Le procureur classe l’affaire sans suite ? Ce n’est pas la fin. Vous pouvez déposer une plainte avec constitution de partie civile pour saisir directement un juge d’instruction. Notre assistant IA peut vous orienter vers un avocat pénaliste pour cette étape technique.

 

Les sanctions et les conséquences civiles

L’abus de faiblesse est puni de 3 ans d’emprisonnement et de 375 000 € d’amende. Ces peines sont des maximums. Au-delà de la sanction pénale, l’objectif est aussi d’obtenir réparation :

  • L’annulation des actes : Le tribunal peut annuler les contrats, les donations ou les testaments obtenus par abus de faiblesse.

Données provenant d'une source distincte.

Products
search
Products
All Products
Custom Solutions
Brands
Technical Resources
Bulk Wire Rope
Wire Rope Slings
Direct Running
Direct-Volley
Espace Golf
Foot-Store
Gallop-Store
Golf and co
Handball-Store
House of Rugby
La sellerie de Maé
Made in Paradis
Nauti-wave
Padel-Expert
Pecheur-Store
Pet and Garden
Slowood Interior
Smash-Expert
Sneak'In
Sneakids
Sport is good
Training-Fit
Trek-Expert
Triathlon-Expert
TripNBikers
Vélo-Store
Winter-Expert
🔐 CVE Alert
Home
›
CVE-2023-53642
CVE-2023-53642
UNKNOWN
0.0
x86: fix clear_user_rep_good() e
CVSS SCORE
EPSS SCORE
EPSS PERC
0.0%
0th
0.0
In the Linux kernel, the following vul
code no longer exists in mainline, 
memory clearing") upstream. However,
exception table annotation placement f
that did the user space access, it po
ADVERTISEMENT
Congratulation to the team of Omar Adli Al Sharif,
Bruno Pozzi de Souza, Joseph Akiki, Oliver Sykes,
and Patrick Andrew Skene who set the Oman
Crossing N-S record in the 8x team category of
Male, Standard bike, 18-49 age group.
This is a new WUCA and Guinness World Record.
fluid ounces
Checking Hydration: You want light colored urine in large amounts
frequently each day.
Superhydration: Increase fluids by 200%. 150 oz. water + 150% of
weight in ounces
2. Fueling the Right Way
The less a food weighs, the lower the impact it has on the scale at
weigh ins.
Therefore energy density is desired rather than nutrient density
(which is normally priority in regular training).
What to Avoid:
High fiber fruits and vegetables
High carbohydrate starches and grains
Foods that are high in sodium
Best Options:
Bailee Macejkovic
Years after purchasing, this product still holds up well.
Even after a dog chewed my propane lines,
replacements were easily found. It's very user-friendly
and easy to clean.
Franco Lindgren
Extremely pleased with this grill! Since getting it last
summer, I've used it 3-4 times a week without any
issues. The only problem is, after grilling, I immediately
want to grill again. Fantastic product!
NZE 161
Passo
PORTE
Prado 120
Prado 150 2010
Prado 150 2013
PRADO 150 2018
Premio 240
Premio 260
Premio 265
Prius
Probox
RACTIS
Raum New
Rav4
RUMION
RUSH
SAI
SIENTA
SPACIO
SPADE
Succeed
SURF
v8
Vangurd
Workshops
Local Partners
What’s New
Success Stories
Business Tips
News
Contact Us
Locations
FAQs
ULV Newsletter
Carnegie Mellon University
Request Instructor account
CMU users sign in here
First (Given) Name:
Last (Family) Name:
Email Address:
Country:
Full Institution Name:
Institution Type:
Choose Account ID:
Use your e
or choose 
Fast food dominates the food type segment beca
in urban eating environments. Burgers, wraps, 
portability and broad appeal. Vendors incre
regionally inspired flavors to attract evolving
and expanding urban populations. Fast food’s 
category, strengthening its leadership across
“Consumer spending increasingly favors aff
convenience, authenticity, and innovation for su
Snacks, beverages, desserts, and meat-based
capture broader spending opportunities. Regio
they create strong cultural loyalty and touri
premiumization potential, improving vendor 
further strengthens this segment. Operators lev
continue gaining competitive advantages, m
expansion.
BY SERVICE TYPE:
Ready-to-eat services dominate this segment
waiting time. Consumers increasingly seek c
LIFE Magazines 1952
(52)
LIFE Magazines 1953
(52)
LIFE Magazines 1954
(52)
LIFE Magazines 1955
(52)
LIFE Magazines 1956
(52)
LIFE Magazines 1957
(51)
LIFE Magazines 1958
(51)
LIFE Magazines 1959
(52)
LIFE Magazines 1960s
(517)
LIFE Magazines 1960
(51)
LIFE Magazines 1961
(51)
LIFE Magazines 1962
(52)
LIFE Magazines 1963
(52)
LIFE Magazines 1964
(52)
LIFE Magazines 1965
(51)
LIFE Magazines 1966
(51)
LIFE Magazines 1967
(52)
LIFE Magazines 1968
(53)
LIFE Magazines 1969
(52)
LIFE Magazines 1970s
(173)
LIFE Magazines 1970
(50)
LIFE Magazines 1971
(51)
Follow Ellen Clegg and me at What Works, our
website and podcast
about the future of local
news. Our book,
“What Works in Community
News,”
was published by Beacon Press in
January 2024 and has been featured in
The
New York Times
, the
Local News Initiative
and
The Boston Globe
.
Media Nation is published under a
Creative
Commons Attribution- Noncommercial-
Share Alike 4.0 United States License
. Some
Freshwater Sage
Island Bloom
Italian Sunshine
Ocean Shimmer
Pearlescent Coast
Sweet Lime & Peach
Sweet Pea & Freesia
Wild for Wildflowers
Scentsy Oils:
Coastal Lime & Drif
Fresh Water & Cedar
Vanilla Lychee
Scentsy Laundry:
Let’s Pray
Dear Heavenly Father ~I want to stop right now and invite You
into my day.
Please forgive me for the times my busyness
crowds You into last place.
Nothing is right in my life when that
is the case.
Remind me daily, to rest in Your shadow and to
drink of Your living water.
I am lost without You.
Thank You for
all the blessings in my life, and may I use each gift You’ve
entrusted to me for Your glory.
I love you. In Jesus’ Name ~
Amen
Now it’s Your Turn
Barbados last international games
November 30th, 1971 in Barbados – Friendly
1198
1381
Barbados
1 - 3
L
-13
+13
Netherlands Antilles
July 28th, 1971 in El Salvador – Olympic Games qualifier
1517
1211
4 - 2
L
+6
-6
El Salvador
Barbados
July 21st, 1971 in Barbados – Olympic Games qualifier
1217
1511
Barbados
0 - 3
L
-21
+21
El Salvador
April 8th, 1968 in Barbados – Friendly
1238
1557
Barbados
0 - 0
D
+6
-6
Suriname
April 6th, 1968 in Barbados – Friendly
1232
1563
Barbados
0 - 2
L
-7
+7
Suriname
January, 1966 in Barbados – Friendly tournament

  • Les dommages et intérêts : L’auteur peut être condamné à rembourser les sommes détournées et à indemniser le préjudice moral.

Si l’auteur travaille dans le secteur social ou médical, des sanctions professionnelles comme une mise à pied disciplinaire ou une interdiction d’exercer peuvent s’ajouter.

Protéger l’avenir

Porter plainte contre un membre de sa famille est douloureux et brise souvent le lien familial. Cependant, c’est un acte de protection nécessaire. Pour éviter que la situation ne se reproduise, il est impératif de mettre en place des mesures de protection juridique (tutelle, habilitation familiale) et de sécuriser le patrimoine.

L’accompagnement par un avocat est indispensable pour mener de front la procédure pénale (la plainte) et la procédure civile (la protection et le remboursement).